Che la scrittura fosse il chiaro spartiacque tra il limbo della preistoria e la narrazione documentata dell'evoluzione della cultura e` noto sin dalle elementari. Concretizzare il pensiero in simboli impressi su legno, argilla, pergamena o carta ha contribuito allo sviluppo di una nuova forma di coscienza di se`. Non piu` solo come individuo, o come membro solidale di una tribu` di pochi , ma parte di una comunita` piu` vasta, di una nazione ( sino a farsi faticosamente strada la consapevolezza di appartenere ad un mondo che deve essere custodito). Che trova nella scrittura il canale per stringere legami, stabilire relazioni, coordinare azioni, pianificare sviluppi.
L'identita` di un popolo si costruisce dunque sulle consuetudini, sulle relazioni "fisiche" ma anche sulla conservazione e trasmissione della conoscenza specifica attraverso la scrittura.
Che scrivere e leggere fossero operazioni innaturali, non avevo mai pensato.
Me lo ha ricordato non la lettura di un trattato di psicologia o di linguistica, ma una pratica guida alle regole di User Interface, certo piu` confacente al mio livello culturale :-)
"Designing with the Mind in Mind" di Jeff Johnson, del 2010.
Per milioni di anni nella mente umana si sono sviluppate ed evolute delle strutture specifiche per il linguaggio, a cui contestualmente si e`aggiunta una accresciuta capacita` di fonazione. L'abilita` di parlare e` innata nella specie umana.
La scrittura e` frutto invece di una evoluzione culturale che non trova riscontro in nessuna struttura neurale. Il processo ha portato all'uso di simboli tracciati su una superficie cui attribuire significato, e successivamenta allo sviluppo di convenzioni affinche il significato dei simboli fosse universalmente accettato ( nel contesto di una societa`, quantomeno, da qui lo sviluppo di molte forme di scrittura, simbolica o fonetica).
Dalla considerazione dell'innaturalita` della scrittura deriva un pensiero che mi sembra interessante.

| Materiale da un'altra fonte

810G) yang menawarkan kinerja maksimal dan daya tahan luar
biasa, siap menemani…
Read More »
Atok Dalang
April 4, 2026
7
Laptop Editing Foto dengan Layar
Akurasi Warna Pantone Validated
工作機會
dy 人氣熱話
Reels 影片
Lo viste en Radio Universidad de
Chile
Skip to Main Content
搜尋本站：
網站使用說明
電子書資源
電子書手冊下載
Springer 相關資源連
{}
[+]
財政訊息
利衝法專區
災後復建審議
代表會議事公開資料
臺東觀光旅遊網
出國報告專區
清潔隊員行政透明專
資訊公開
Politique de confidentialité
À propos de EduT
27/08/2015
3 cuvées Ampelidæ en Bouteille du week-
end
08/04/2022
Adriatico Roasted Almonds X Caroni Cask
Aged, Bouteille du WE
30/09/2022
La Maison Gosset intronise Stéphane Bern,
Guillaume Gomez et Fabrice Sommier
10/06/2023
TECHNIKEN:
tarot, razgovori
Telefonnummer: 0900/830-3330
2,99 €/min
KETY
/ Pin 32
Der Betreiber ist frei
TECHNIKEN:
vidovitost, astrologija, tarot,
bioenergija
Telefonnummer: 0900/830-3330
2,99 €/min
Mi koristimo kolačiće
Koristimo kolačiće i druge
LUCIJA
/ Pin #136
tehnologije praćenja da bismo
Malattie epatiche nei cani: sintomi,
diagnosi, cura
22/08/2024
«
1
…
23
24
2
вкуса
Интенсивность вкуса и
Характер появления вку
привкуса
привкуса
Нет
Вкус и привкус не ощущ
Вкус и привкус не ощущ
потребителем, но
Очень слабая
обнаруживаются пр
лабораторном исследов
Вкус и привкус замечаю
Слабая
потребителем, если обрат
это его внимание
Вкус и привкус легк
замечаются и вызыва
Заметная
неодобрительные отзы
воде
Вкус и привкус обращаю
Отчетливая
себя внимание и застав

La parola, per sua genesi, è strettamente correlata con tutta la sfere della personalità, in particolare con quella emozionale. Infatti una conversazione o un monologo è tanto più efficace quanto più incide sulle emozioni, anche attraverso le metainformazioni associate al discorso ( informazioni visuali, quali espressioni facciali o postura , o sonore quali inflessioni, enfasi , volume della voce ). La voce colpisce la mente com una fucilata, inganna, seduce, ordina, implora. Chi sa usare la parola domina ( tristi gli esempi del passato).
Perchè invece la parola scritta entri nella coscienza è necessario uno sforzo in più, decifrare i simboli , a partire dalle linee e dalle forme, che diventano segni alfabetici, quindi pattern riconoscibili, parole e infine frasi con senso compiuto. In questa analisi poco spazio è lasciato all'emozione.
Non è un caso infatti che, di fronte ad una qualsiasi problema di un certo peso ci venga sottoposto, si cerchi di trasporre in forma scritta, magari corredato da grafici, per poter meglio analizzare tutti i suoi aspetti.
Si dice infatti che si ragiona meglio a mente fredda, ovvero depurati dal contenuto emotivo che inevitabilmente lega una conversazione.
Peraltro è comune nella narrazione che le conversazioni cerchino di replicare , anche graficamente , la fluidità e la frammentazione che avviene nella realtà, suggerendone in questo modo anche il contenuto emozionale.
Superare il muro cognitivo dell'analsi del testo e far affiorare le emozioni dalla parola scritta è abilità non comune, lavoro difficile anche per scrittori navigati.